Parks, Sustainable Art, and the Budget

August 11, 2009
park450
park450

A few months ago I attended the Grilled Cheese Festival held at the Los Angeles State Historic Park, off Spring Street, north of the Chinatown Goldline metro stop. I didn’t make the art connection until I learned from assistant curator Rita Gonzalez that this was the same park where Lauren Bon’s art project Not a Cornfield took place a few years ago. Now it is one of a number of sites on the Governor’s proposed list of state parks to shut down, its fate unclear as lawmakers determine which parks will close sometime after Labor Day.

Most commonly known as the Cornfield, the 32-acre parcel has gone through a series of transformations throughout history. Once the land of the native Tongva-Gabrielenos, it became a settlement of primarily Mexican and Chinese immigrants in the mid to late 1800s. During the twentieth century it served as a trainyard, accumulating years of industrial waste on once fertile ground. After the property was purchased by the Trust for Public Land in 2001 and turned over to the California parks department, Lauren Bon initiated a long-term art project designed to engage the community and renew the land as public space. Volunteers sowed, tended, and harvested corn, a socially responsible undertaking using conceptual art methodology as its guide (an exhibition on this project concluded last month in Rochester, New York). By marrying community involvement with artistic innovation, the project created a renewed recreational space for Angelenos in the center of urban sprawl.

metropark450
metropark450

The trend for socially responsible art projects has been apparent for quite some time; Berin Golonu credited notable works in Art Papers such as Agnes Denes’s Wheatfield—A Confrontation, Amy Francheschini and Jon Bela’s Victory Gardens in San Francisco, and Fritz Haeg’s nationwide Edible Estates. These projects may well lead more artists to combine art and environmental sustainability, and it will be interesting to see how museums respond (Haeg’s Animal Estates exhibited at the Whitney last year).

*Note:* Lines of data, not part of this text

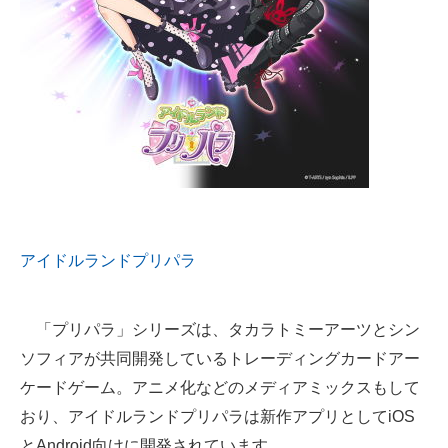
企業向けIT製品の総合サイト
IT製品の技術・比較・事例
製造業のIT導入・活用を支援
モノづくり技術者専門サイト
エレクトロニクス専門サイト
電子設計の基本と応用
アイドルランドプリパラ
エネルギーの専門メディア
建設×テクノロジーの最前線
「プリパラ」シリーズは、タカラトミーアーツとシン
ソフィアが共同開発しているトレーディングカードアー
ちょっと気になるネットの話題
ケードゲーム。アニメ化などのメディアミックスもして
おり、アイドルランドプリパラは新作アプリとしてiOS
とAndroid向けに開発されています。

While the LA State Historic Park is not fully completed, about half of the land is temporarily accessible to the public, with didactic panels noting the history of the area and its plans for future development. As we look to the coming months to see which parks will remain open, historic parks with high maintenance costs have become a factor due to the state’s financial deficit and the spotty economy. In the meantime, should a number of parks close due to budget cuts, we can only hope innovative ways will be found to keep them creatively occupied.